The usual mistake is changing agencies without changing the operating conditions that caused the first engagement to fail: no developer capacity, no internal expert input, weak conversion tracking or delayed approvals.

FAQ

What should an SEO agency takeover include?

At minimum: access transfer, analytics and tracking verification, a technical crawl, indexation review, historical performance baseline, content inventory, backlink-risk assessment, conversion review and a prioritised 90-day implementation plan.

How long should I keep the old agency during the transition?

Usually long enough to secure account access, export reports, document current work and avoid accidental loss of data. Do not allow parallel agencies to make conflicting technical changes without one clear owner.

Can a new agency guarantee recovery after a bad SEO provider?

No. A good agency can identify risk, prioritise repairs and define measurable leading indicators. It cannot guarantee rankings, traffic, leads, revenue or visibility in AI-generated answers.

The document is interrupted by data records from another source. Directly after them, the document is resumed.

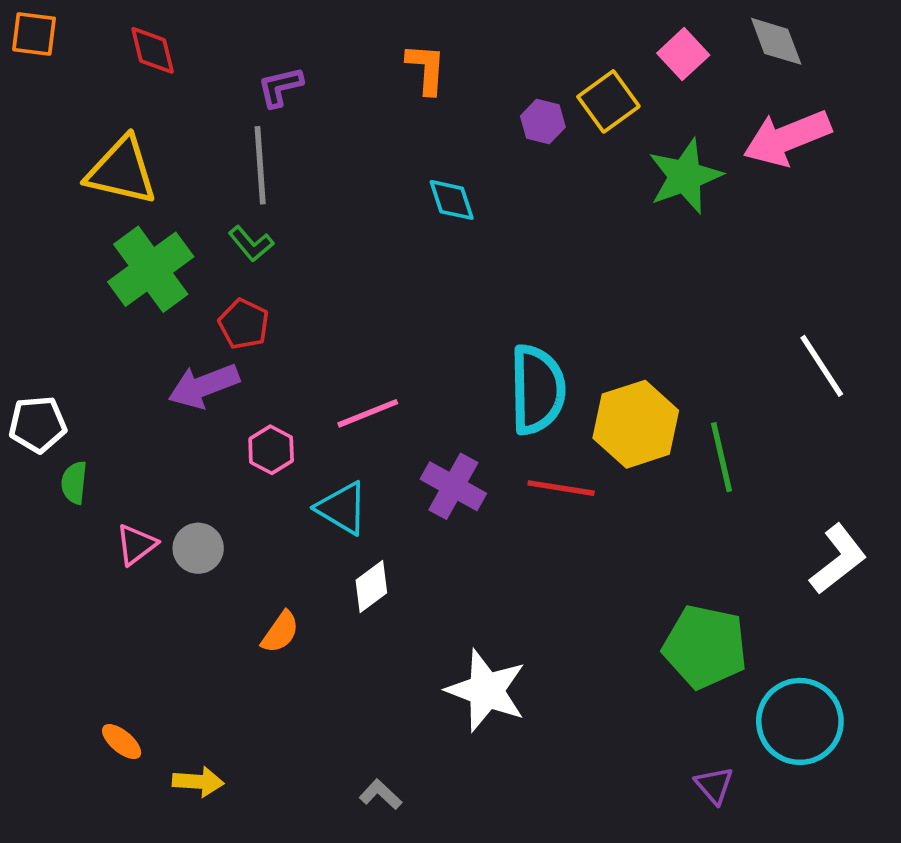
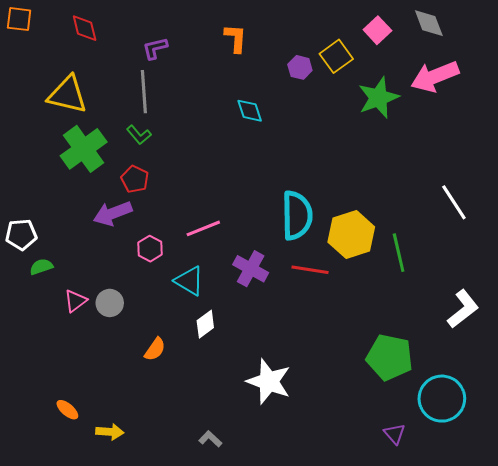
green semicircle: (74, 483) -> (41, 267), turned 65

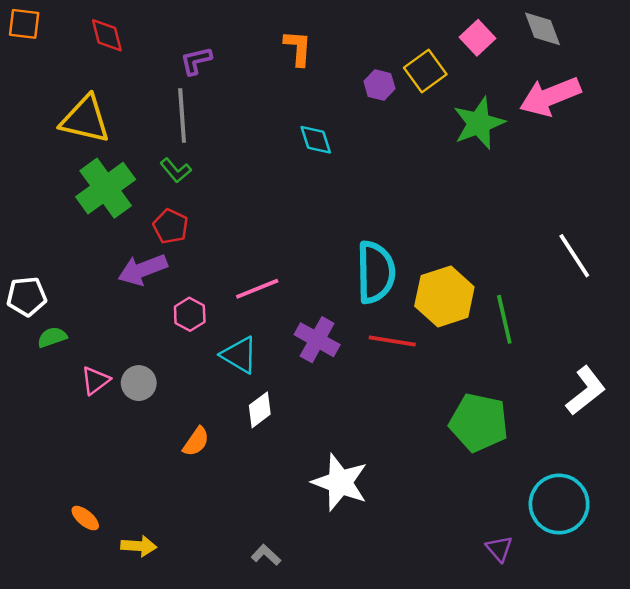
green pentagon: (390, 357) -> (479, 423), moved

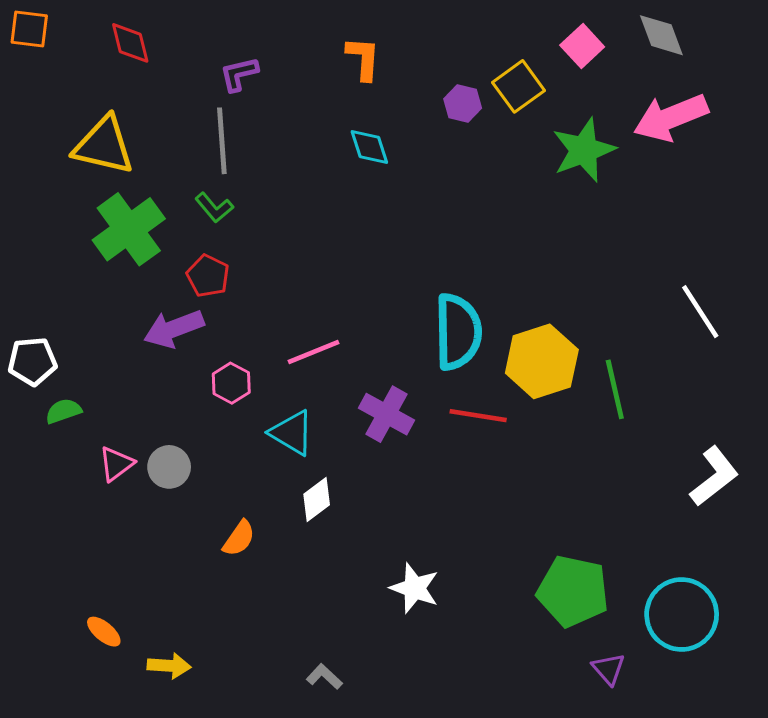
cyan diamond: (316, 140) -> (369, 147), moved
green pentagon: (479, 423) -> (573, 591), moved
white star: (340, 482) -> (414, 588), size x0.7

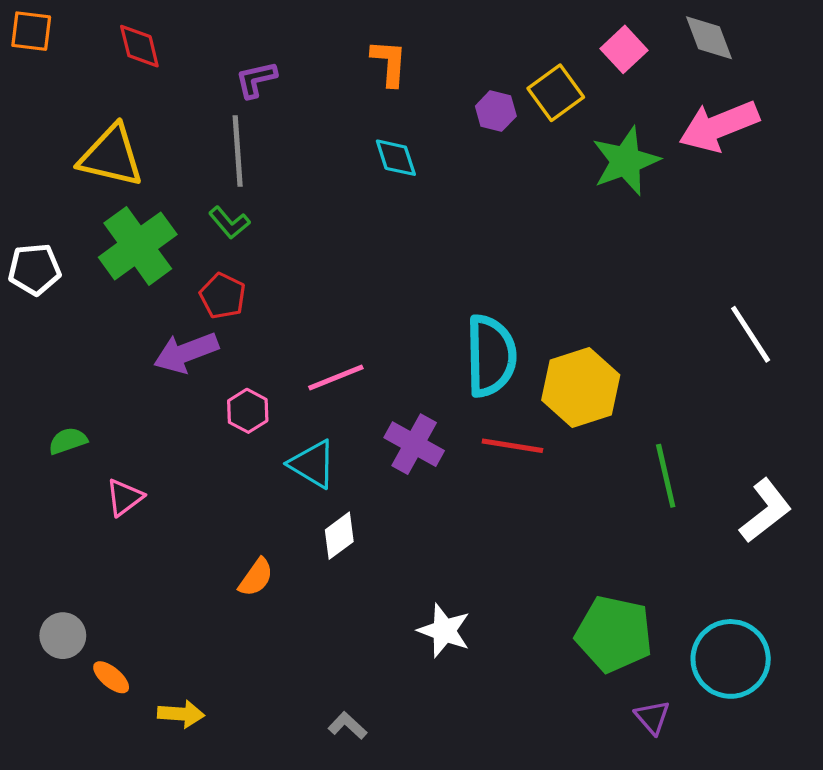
white pentagon: (32, 361) -> (34, 269), moved
green line: (615, 389) -> (666, 476), moved
gray circle: (169, 467) -> (63, 636), moved

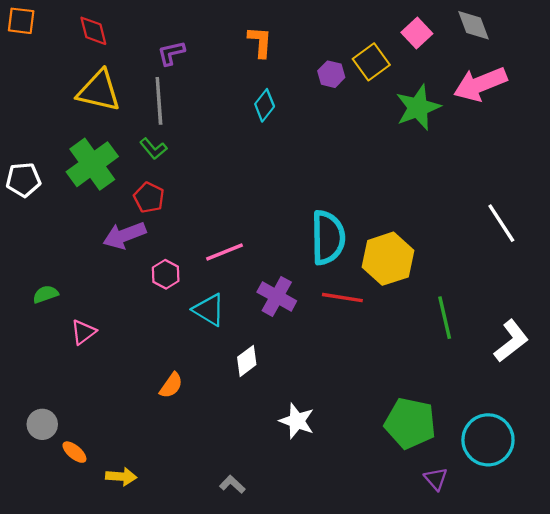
yellow triangle: (111, 156) -> (99, 91), moved
cyan diamond: (396, 158) -> (265, 105), turned 56
white diamond: (339, 536) -> (247, 361), moved

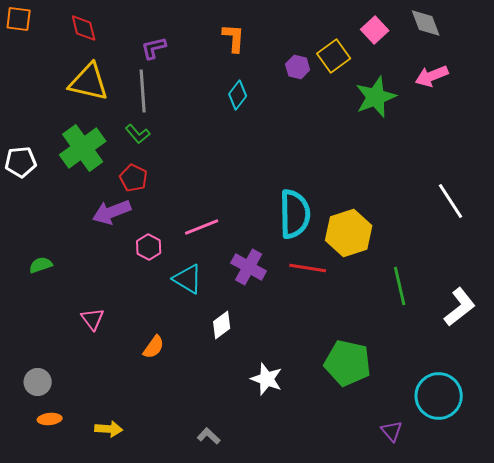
pink arrow: (480, 84) -> (432, 76), size x0.7
pink triangle: (83, 332) -> (93, 319), moved, turned -30
green pentagon: (410, 423) -> (348, 363), moved
orange ellipse: (74, 452) -> (50, 419), moved, turned -45

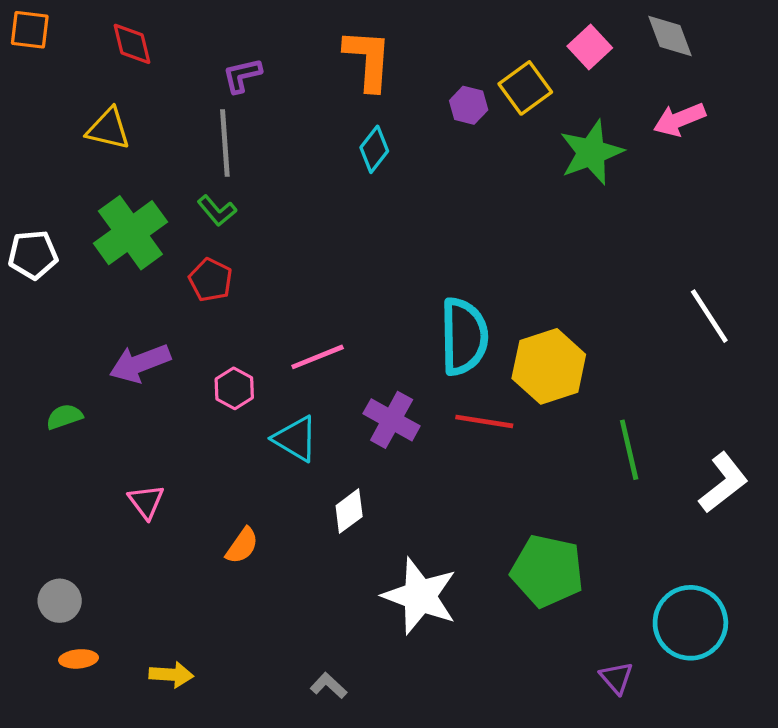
orange L-shape: (234, 38) -> (368, 60), size x1.4
yellow triangle: (89, 82) -> (108, 129), moved, size x0.7
purple arrow: (112, 212) -> (140, 363), moved
white star: (267, 379) -> (420, 596), size x1.5

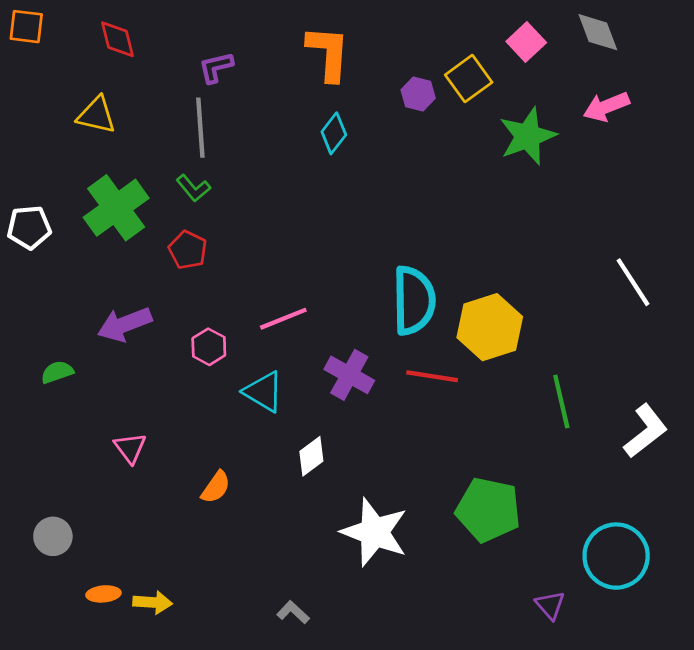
orange ellipse: (79, 659) -> (103, 594), moved

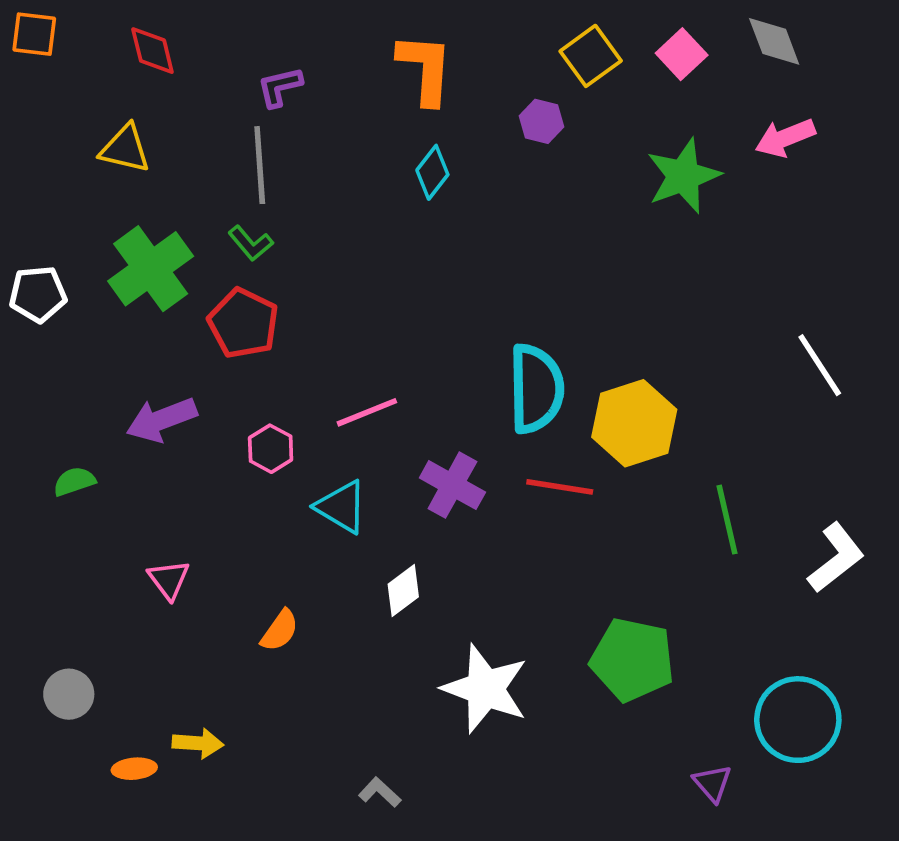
yellow square: (469, 79) -> (591, 56), moved
red pentagon: (188, 250) -> (243, 323), size x1.4
yellow arrow: (153, 602) -> (198, 743), moved

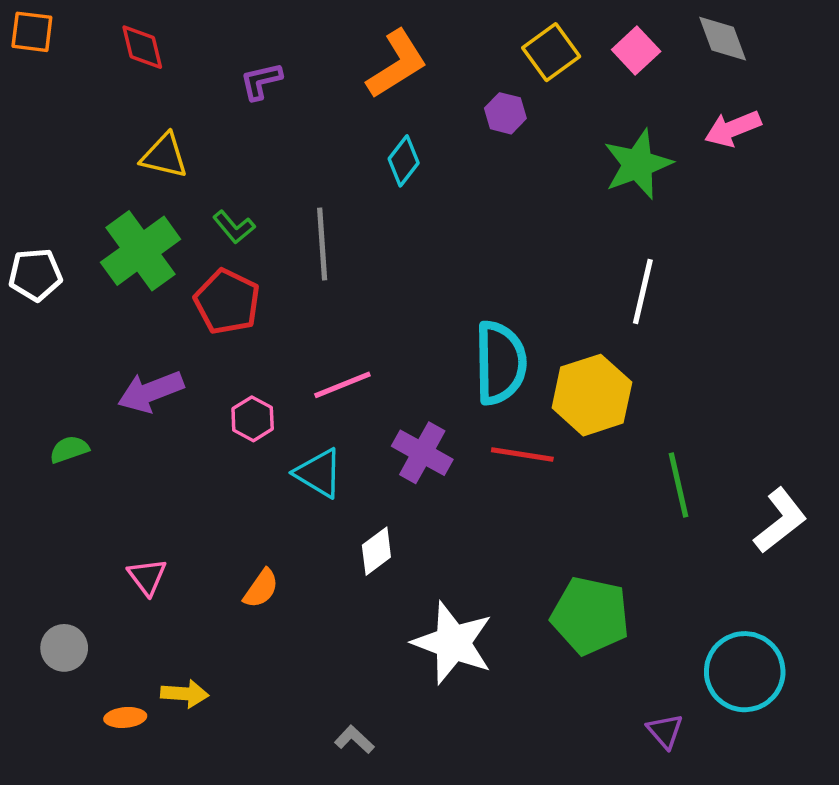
orange L-shape: (425, 69) -> (397, 64), turned 54
yellow triangle: (125, 149) -> (164, 156), moved
gray line: (260, 165) -> (322, 244), moved
white line: (820, 365) -> (643, 292), moved, turned 46
pink triangle: (169, 580) -> (147, 577), moved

Is AI SEO relevant during an agency takeover?

It can be. AI SEO is an umbrella term for improving how content, entities and evidence are understood across search and answer interfaces. It should not distract from core crawlability, useful pages, credible proof and conversion measurement.

Should I choose an SEO-only agency or a full-service agency?

Choose SEO-only when organic search is the main problem and you have internal or separate paid, web and creative capability. Choose full-service when fragmented paid media, website UX, landing pages and attribution are also causing performance issues.

Decision rule

Choose the agency that will give you a documented access-transfer checklist, a risk-ranked 90-day implementation plan, named delivery owners and relevant client references before asking for a long commitment. If two agencies appear equally capable, select the one whose scope makes implementation responsibility and exit rights clearest.